BEGIN Records for this exercise

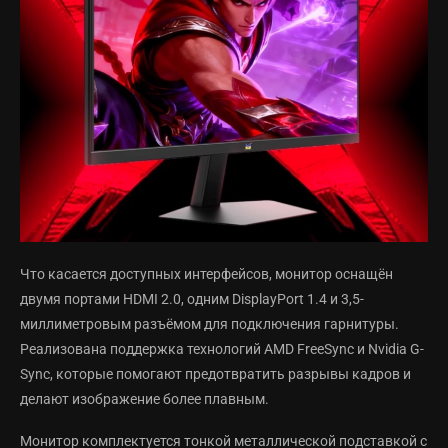
Что касается доступных интерфейсов, монитор оснащён
двумя портами HDMI 2.0, одним DisplayPort 1.4 и 3,5-
миллиметровым разъёмом для подключения гарнитуры.
Реализована поддержка технологий AMD FreeSync и Nvidia G-
Sync, которые помогают предотвратить разрывы кадров и
делают изображение более плавным.
Монитор комплектуется тонкой металлической подставкой с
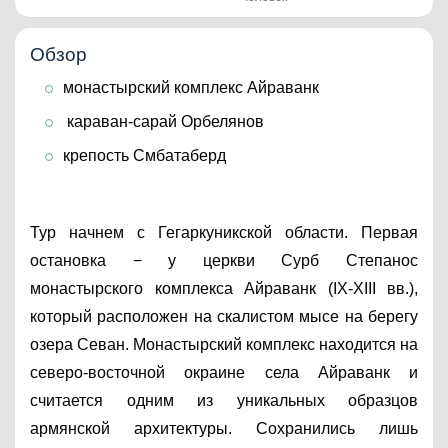
Обзор
монастырский комплекс Айраванк
 караван-сарай Орбелянов
крепость Смбатаберд
Тур начнем с Гегаркуникской области. Первая 
остановка − у церкви Сурб Степанос 
монастырского комплекса Айраванк (IX-XIII вв.), 
который расположен на скалистом мысе на берегу 
озера Севан. Монастырский комплекс находится на 
северо-восточной окраине села Айраванк и 
считается одним из уникальных образцов 
армянской архитектуры. Сохранились лишь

END Records for this exercise

Instructions to follow →
Among the lines above, find those with the word "Айраванк" and list them.

Your solution →
монастырский комплекс Айраванк
монастырского комплекса Айраванк (IX-XIII вв.), 
северо-восточной окраине села Айраванк и 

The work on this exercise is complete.